Quand on observe la vie des cités, l'existence d'idées admises par tous, ou reconnues comme orthodoxes, n'empêche pas la cité d'être divisée en divers segments ou mouvements d'opinion. Selon la cité, sont concernés, les sujets ou citoyens qui s'intéressent ou s'occupent de politique. Dans nos cités, qui admettent la volonté générale du peuple ou de la nation, qui sont fondées sur l'opinion publique en tant qu'elle est considérée comme sa possible traduction, tous les citoyens sont susceptibles d'être partie prenante de tel ou tel mouvement d'opinion.
Plus un mouvement d'opinion s'éloigne d'un autre par les idées, plus la discussion est difficile, car il tend à mesure qu'il s'en éloigne, à être son ennemi. Plus il est question d'ennemi, moins le point de vue de l'autre est examiné : moins l'on se demande, ce qu'il peut y avoir de vrai dans sa position, moins l'on se demande comment il en arrive à une telle position, même dans le cas où l'on pense qu'il se trompe ; en général, il est simplement question d'écarter d'un revers de main ce qu'il peut affirmer, le moindre soupçon d'intelligibilité ne lui est pas accordé.

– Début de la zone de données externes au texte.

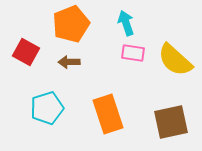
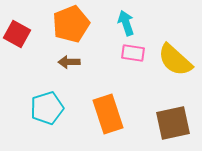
red square: moved 9 px left, 18 px up
brown square: moved 2 px right, 1 px down
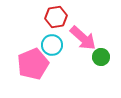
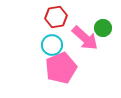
pink arrow: moved 2 px right
green circle: moved 2 px right, 29 px up
pink pentagon: moved 28 px right, 4 px down
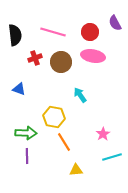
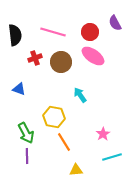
pink ellipse: rotated 25 degrees clockwise
green arrow: rotated 60 degrees clockwise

Dans notre cas, les partisans de Trump en sont arrivés à une conviction : sécession des élites, ou d'une grande partie de l'aristocratie, politique et économique, qui conduit à une « démocratie » confisquée ; ou, régime politique qui n'est pas du tout à l'image de la « volonté » dite du peuple, ou de la nation. Le véritable travail consiste à examiner l'opinion en question, ce qu'elle contient de vrai, quand bien même elle serait très fausse. Comment et pourquoi en sont-ils arrivés à une telle conviction sont des questions subséquentes possibles : c'est-à-dire qui ne doivent pas se substituer à ce premier examen.